BIOT 6214. Experimental Design and Biometrics. 2 Hours.

Explores the principles of experimental design and statistical analysis. Emphasizes research in the molecular and biological sciences and biotechnology. Topics include probability theory, sampling hypothesis formulation and testing, and parametric and nonparametric statistical methods.

BIOT 6400. Pre-co-op Experience. 0 Hours.

Offers students an opportunity to gain necessary skills and practical experience in order to prepare for graduate co-op.

BIOT 6411. Biotechnology Co-op Reflection Seminar. 1 Hour.

Designed to complement learning during or after graduate co-op placement. Students participate in activities to integrate academic learning and experiential learning, including written reflections and weekly reports that do not have to include company confidential information.

BIOT 6500. Professional Development for Co-op. 0 Hours.

Introduces the cooperative education program. Offers students an opportunity to develop job-search and career-management skills; to assess their workplace skills, interests, and values and to discuss how they impact personal career choices; to prepare a professional resumé; and to learn proper interviewing techniques. Explores career paths, choices, professional behaviors, work culture, and career decision making.

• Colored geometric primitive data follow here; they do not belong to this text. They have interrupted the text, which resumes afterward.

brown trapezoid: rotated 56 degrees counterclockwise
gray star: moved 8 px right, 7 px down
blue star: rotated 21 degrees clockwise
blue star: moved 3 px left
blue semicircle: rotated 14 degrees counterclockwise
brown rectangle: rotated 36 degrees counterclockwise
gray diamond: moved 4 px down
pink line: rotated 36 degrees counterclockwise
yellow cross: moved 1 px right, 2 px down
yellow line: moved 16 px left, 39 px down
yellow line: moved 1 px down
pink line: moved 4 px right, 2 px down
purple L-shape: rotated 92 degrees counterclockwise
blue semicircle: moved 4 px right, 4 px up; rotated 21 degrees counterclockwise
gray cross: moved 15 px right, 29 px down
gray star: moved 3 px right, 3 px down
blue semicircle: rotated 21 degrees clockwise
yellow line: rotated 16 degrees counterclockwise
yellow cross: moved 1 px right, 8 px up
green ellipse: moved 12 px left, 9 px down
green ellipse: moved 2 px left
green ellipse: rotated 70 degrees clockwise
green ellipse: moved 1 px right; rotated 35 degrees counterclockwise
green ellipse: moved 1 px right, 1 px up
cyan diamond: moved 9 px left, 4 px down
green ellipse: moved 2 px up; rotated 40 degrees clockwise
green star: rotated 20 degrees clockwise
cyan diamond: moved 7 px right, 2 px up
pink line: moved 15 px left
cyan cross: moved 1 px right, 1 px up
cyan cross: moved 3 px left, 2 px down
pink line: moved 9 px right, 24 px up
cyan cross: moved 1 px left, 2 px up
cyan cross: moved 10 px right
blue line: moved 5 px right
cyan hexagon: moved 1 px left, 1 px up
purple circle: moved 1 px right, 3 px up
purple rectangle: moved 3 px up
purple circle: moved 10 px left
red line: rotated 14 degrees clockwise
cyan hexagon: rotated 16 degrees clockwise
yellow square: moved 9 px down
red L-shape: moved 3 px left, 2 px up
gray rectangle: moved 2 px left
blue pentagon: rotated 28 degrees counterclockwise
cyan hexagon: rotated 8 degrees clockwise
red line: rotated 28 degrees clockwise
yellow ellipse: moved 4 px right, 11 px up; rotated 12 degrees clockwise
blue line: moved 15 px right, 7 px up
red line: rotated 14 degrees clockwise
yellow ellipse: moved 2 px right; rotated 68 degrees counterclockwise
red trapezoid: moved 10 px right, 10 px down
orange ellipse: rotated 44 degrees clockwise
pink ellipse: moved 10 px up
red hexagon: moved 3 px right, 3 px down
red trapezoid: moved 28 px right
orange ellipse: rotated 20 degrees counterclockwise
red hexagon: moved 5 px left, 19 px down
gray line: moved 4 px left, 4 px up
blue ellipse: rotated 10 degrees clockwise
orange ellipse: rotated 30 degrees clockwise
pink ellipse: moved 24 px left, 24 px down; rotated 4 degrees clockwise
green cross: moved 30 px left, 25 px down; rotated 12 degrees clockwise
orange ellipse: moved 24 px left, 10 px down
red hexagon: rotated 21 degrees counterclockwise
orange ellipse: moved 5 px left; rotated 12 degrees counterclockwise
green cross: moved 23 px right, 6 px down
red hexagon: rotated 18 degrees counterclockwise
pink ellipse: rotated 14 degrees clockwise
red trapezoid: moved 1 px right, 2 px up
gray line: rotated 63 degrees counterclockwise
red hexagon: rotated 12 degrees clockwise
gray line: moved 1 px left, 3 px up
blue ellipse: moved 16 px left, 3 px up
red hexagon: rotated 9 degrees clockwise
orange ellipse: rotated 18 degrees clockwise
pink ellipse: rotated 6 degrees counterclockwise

BIOT 6962. Elective. 1-4 Hours.

Offers elective credit for courses taken at other academic institutions. May be repeated without limit.

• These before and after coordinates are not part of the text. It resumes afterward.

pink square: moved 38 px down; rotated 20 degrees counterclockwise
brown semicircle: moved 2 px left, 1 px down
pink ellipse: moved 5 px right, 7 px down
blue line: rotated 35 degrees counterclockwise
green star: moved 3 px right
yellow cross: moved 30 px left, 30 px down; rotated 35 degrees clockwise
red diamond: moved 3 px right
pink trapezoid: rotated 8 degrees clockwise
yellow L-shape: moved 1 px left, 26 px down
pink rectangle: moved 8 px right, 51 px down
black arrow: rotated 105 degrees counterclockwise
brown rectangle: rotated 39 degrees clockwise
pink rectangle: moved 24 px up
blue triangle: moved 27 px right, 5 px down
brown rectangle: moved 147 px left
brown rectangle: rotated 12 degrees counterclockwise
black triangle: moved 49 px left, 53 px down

BIOT 6964. Co-op Work Experience. 0 Hours.

Provides eligible students with an opportunity for work experience. May be repeated without limit.

BIOT 7245. Biotechnology Applications Laboratory. 3 Hours.

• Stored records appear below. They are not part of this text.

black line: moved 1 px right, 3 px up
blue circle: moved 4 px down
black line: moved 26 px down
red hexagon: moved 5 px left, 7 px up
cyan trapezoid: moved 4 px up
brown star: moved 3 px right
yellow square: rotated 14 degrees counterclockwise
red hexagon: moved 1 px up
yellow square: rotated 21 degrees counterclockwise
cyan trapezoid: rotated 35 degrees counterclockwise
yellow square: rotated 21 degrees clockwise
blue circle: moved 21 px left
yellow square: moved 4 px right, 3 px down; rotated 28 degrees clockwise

Presents a laboratory course in biotechnology with a focus on cutting-edge instrumentation that is currently used in the field. Directs special attention at the practical aspects of laboratory work in this field, for example, techniques in sample preparation, procedures for protein analysis, and new bioinformatic approaches. Focuses on the emerging field of chemiproteomics, which is the study of the interaction of small molecules with the proteome, that is, the full complement of proteins expressed in an individual cell or organism. Exposes the student to hands-on experience with modern instrumentation, such as mass spectrometry and high performance liquid chromatography.

BIOT 7300. Special Topics in Biotechnology. 1-3 Hours.

Presents selected topics of current importance in biotechnology. May be repeated up to five times for up to 6 total credits.

BIOT 7303. Special Topics in Biopharmaceutical Regulatory Science. 3 Hours.

Presents selected topics of current importance in biotechnology and biopharmaceutical regulatory science. May be repeated up to two times.